FOUR statues including a seven-foot-tall wooden deer have been vandalised in a park just two months after they were installed. 

The Friends of Wickford Memorial Park spent £4,000 and two years working on an animal trail that included a series of wood-carved animal statues scattered across the park for children to enjoy. 

On Saturday, vandals targeted the statues toppling the centrepiece deer alongside an owl, fox and kingfisher.

Statue - The deer statue Statue - The deer statue (Image: Kim Oakes)

 

The statues are held in place on a base by six-foot metal rods which have been snapped by the vandals. 

 Volunteers spent more than £4,000 raised through grants and fundraising and have been left furious by the incident. 

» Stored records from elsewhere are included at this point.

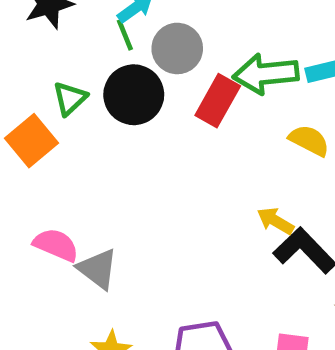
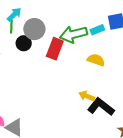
green line: (125, 35) -> (11, 26), turned 32
black circle: (134, 95) -> (24, 43), moved, size x0.6

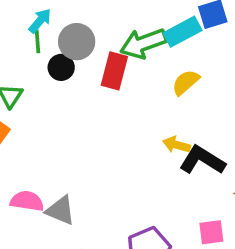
cyan rectangle: (97, 30) -> (183, 32), size x1.5
yellow semicircle: (96, 60) -> (186, 82), turned -54

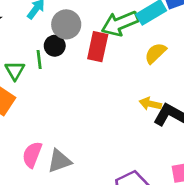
green line: (37, 41) -> (39, 59), moved
pink semicircle: (27, 201) -> (32, 155), turned -75
gray triangle: (61, 210) -> (59, 161), turned -40

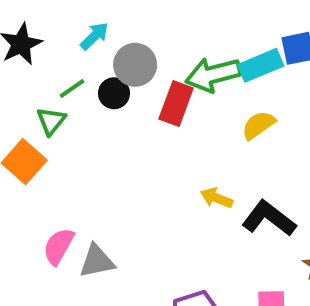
green line: (39, 59) -> (72, 88), moved, turned 54
yellow arrow: (150, 104) -> (217, 198), moved

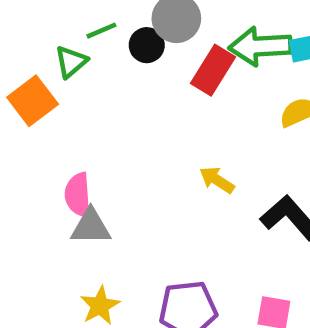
yellow arrow: (217, 198) -> (217, 180), moved
pink semicircle: (58, 246) -> (78, 195), moved, turned -45

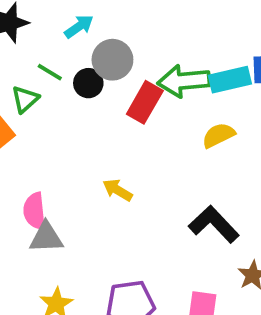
green line: (101, 31) -> (50, 72), turned 56
yellow arrow: (217, 180) -> (118, 190), moved

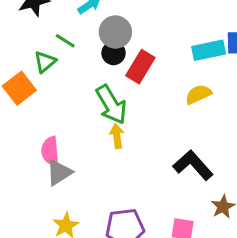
green arrow: (184, 81) -> (111, 105), moved, turned -117
black circle: (88, 83) -> (114, 53), moved
yellow arrow: (118, 190) -> (117, 136), turned 50
gray triangle: (46, 237) -> (59, 172), turned -32

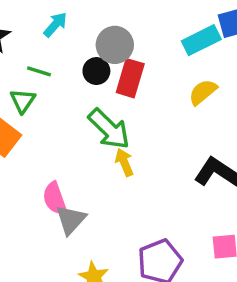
gray circle: (115, 32) -> (115, 45), moved

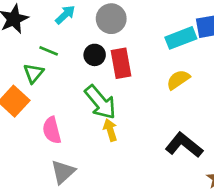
gray circle: (115, 45) -> (111, 19), moved
red rectangle: (130, 78) -> (121, 63), turned -32
pink semicircle: (55, 199) -> (52, 130), moved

Friends of Wickford Memorial Park chairman Kim Oakes said: “The statues have been targeted; one is still okay, but we will be taking it out.

“These statues took two years to install and cost £4000, we do quiz nights, and it is purely volunteer fundraising. The council installed them for us and we didn’t incur expense because we worked in partnership with them, it was to be an asset.

“It was ready for the summer holidays and the park staff are upset, it was a project to get people into the park and we are furious and saddened they have been targeted.

“We can put them up again, but will they push them over again?”

 

Fallen - The fallen damaged deer statue Fallen - The fallen damaged deer statue (Image: Kim Oakes)

The volunteers are now contemplating whether it is worth the time and effort to re-install the statues. 

Kim added: “The time and effort and love we put in for children, to create a woodland carved animal trail was done for them with love and some toerag pushed them all down.

“My husband said he wants to leave Wickford; I am chair of the volunteers and I have done it for four years so I will pick myself up again but sometimes you wonder if someone else will come along.

“We can’t have anything nice.”

The woodland animals were fixed to the ground with six-foot steel rods and the deer sculpture required a crane to be installed, leaving Kim wondering how the damage happened.

“A concerted effort to push them off their bases was made,” she said.